Hannelore Wodtke erklärt es in einem Interview mit den Lausitz-Nachrichten (27.1.) ähnlich. Gefragt, warum sie als einzige gegen den Abschlussbericht der Kohlekommission gestimmt hat, sagt sie: "Anders als in Nordrhein-Westfalen, wo der Einstieg in den Kohleausstieg sofort beginnt, bleibt im Osten Deutschlands erstmal alles beim alten. Es wird Geld für den Strukturwandel fließen, was ich gut finde. Aber trotzdem laufen die Kohlekraftwerke weiter, als wäre nichts passiert... Brandenburgs Ministerpräsident Dietmar Woidke (SPD) hat sich da keinen Millimeter bewegt."


Was steht drin?

Unterschiedliche Betroffenheiten, unterschiedliche Reaktionen - und dennoch ist von einem Spaltpilz in den Bewegungen nichts zu spüren, sie präsentieren sich erstaunlich geschlossen. Der gemeinsame Tenor, im wesentlichen vorgetragen vom Vertreter des BUND, lautet:

Der Bericht ist ein brauchbarer Anfang, weil die Kommission empfiehlt, den Bau neuer Kohlekraftwerke nicht mehr zu genehmigen und bereits gebaute, aber noch nicht im Betrieb befindliche Kraftwerke nicht in Betrieb zu nehmen - das betrifft etwa ein brandneues Steinkohlekraftwerk in Datteln.

Außerdem sollen bis 2022 12,5 Gigawatt (von insgesamt derzeit 45 GW) Kohlekapazität abgeschaltet werden - das sind zusätzlich zu denen, die ohnehin bis 2022 vom Netz genommen werden sollen, 3 GW Braunkohle- und 4 GW Steinkohlekraftwerke.

Zwischen 2022 und 2030 sollen weitere 6 GW stetig und linear vom Netz genommen werden. Präzise Zwischenschritte werden dafür nicht definiert, es heißt nur, es solle möglichst "ein Innovationsprojekt" eine Verringerung um 10 Mio. Tonnen ermöglichen. Ohne die Definition solcher Schritte ist aber zu befürchten, dass bis zum Ende des Jahrzehnts Fortschritte bei der Abschaltung verschleppt werden.

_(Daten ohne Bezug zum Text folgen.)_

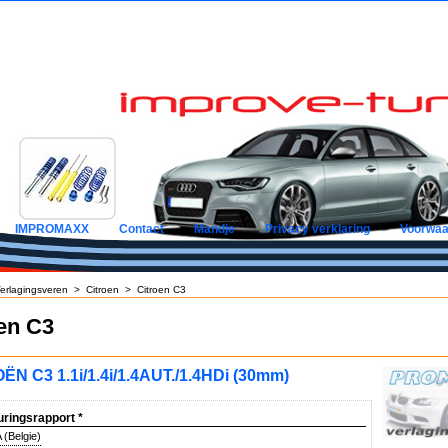
IMPROMAXX
Contact
Mandje
Privacy verklaring
Voorwaa
erlagingsveren
>
Citroen
>
Citroen C3
en C3
ËN C3 1.1i/1.4i/1.4AUT./1.4HDi (30mm)
uringsrapport
*
(Belgie)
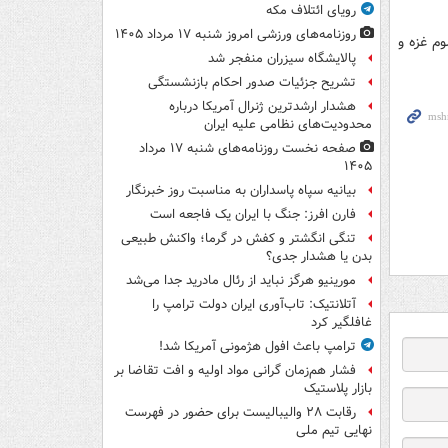
رویای ائتلاف مکه
روزنامه‌های ورزشی امروز ‌شنبه ۱۷ مرداد ۱۴۰۵
م غزه و
پالایشگاه سیزران منفجر شد
تشریح جزئیات صدور احکام بازنشستگی
هشدار ارشدترین ژنرال آمریکا درباره
محدودیت‌های نظامی علیه ایران
صفحه نخست روزنامه‌های شنبه ۱۷ مرداد
۱۴۰۵
بیانیه سپاه پاسداران به مناسبت روز خبرنگار
فارن افرز: جنگ با ایران یک فاجعه است
تنگی انگشتر و کفش در گرما؛ واکنش طبیعی
بدن یا هشدار جدی؟
مورینیو هرگز نباید از رئال مادرید جدا می‌شد
آتلانتیک: تاب‌آوری ایران دولت ترامپ را
غافلگیر کرد
ترامپ باعث افول هژمونی آمریکا شد!
فشار هم‌زمان گرانی مواد اولیه و افت تقاضا بر
بازار پلاستیک
رقابت ۲۸ والیبالیست برای حضور در فهرست
نهایی تیم ملی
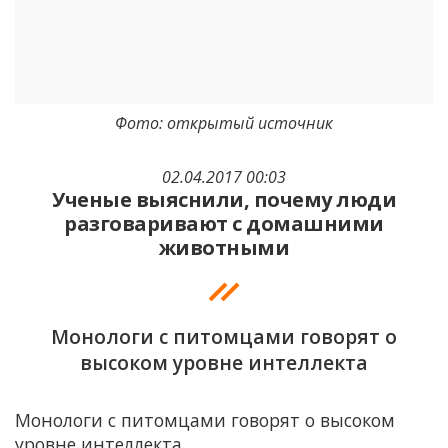
Фото: открытый источник
02.04.2017 00:03
Ученые выяснили, почему люди
разговаривают с домашними
животными
Монологи с питомцами говорят о
высоком уровне интеллекта
Монологи с питомцами говорят о высоком
уровне интеллекта.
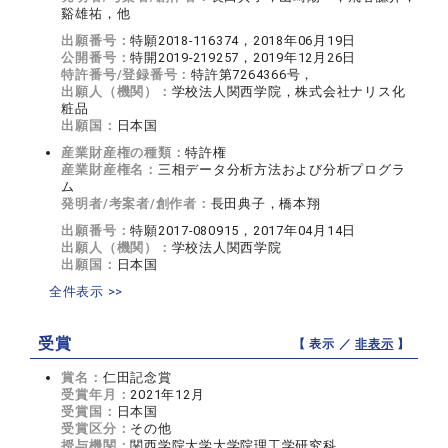
谿雄祐，他
出願番号：
特願2018-116374，2018年06月19日
公開番号：
特開2019-219257，2019年12月26日
特許番号/登録番号：
特許第7264366号，
出願人（機関）：
学校法人関西学院，株式会社ナリス化
粧品
出願国：
日本国
産業財産権の種類：
特許権
産業財産権名：
三相データ分析方法および分析プログラ
ム
発明者/考案者/創作者：
長田典子，橋本翔
出願番号：
特願2017-080915，2017年04月14日
出願人（機関）：
学校法人関西学院
出願国：
日本国
全件表示 >>
受賞
【 表示 ／
非表示
】
賞名：
仁田記念賞
受賞年月：
2021年12月
受賞国：
日本国
受賞区分：
その他
授与機関：
関西学院大学大学院理工学研究科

Ab 2038 soll dann in Deutschland keine Kohle mehr verbrannt werden. Damit könne, laut Kommission, der Klimaschutzplan der Bundesregierung umgesetzt werden (also das Ziel, bis 2030 die Emissionen um 60 Prozent zu reduzieren); das nicht mehr pünktlich zu realisierende 2020er-Ziel (40 Prozent weniger im Vergleich zu 1990) wird weiter verfehlt. Die Kommission betont zwar, es solle so schnell wie möglich erreicht werden, aber sie benennt keine Schritte in diese Richtung.

Hinzukommt, dass dies alles nur Empfehlungen sind, und die sind noch den Initiativen aus dem Rheinischen Revier (wie auch den drei Umweltschutzorganisationen, die an der Kohlekommission teilgenommen haben) zufolge in mehrfacher Hinsicht verbesserungsbedürftig. Sie fordern:

- Die Landesregierung NRW muss sicherstellen, dass die Dörfer nicht abgebaggert werden - das ist jetzt die Hauptforderung. NRW muss sofort ein Moratorium verfügen, bis klar ist, was die nächsten Schritte sind. Die Kirche in Manheim muss erhalten bleiben.

- Es muss einen Mindestabstand von 1500 Metern zwischen den Dörfern und dem Tagebaurand geben.

- Der Hambacher Wald muss schnellstens als Flora-Fauna-Habitat-Gebiet entsprechend der EU-Richtlinie ausgewiesen werden.

"Die Landesregierung ist jetzt am Zuge", erklärte der Vertreter des BUND NRW.

In zwei Punkten haben die Umweltverbände nicht zugestimmt: dem Ausstiegsdatum und der fehlenden Festlegung von verbindlichen Zwischenzielen. Sie sehen jedoch Gelegenheiten zur Nachbesserung: Drei Revisionsdaten werden im Bericht genannt: 2023, 2026 und 2029.


Viel Geld - wofür?

Die zugesagten finanziellen Hilfen für den Strukturwandel sind saftig: insgesamt 40 Mrd. über 20 Jahre - pro Jahr 1,3 Mrd., die an konkrete Projekte geknüpft sind, und zusätzlich 700 Mio. zur freien Verfügung. Die Projekte sollen in einem Maßnahmengesetz aufgeführt werden, das bis Ende April stehen soll.

Ein großer Teil des Berichts besteht aus dem Zusammentragen unzähliger Einzelmaßnahmen - man hat den Eindruck, es wurde alles aufgeschrieben, was eine Landesregierung sich schon mal gewünscht hat. Schwerpunkte liegen auf den Bereichen Infrastruktur (bessere Verkehrsanbindung per Bahn und Straße; Ausbau der digitalen Infrastruktur; beschleunigter Ausbau erneuerbarer Energien, einschließlich umweltfreundlicher Gaskraftwerke, und Aufbau von Industriekapazitäten für die nächste Phase der Energiewende (Power to Gas etwa, oder Wasserstofftechnologie, Geothermie usw.); Ansiedlung von dazu passenden Forschungseinrichtungen; Ansiedlung von Bundesbehörden (5000 neue Arbeitsplätze werden allein hierdurch in Aussicht gestellt).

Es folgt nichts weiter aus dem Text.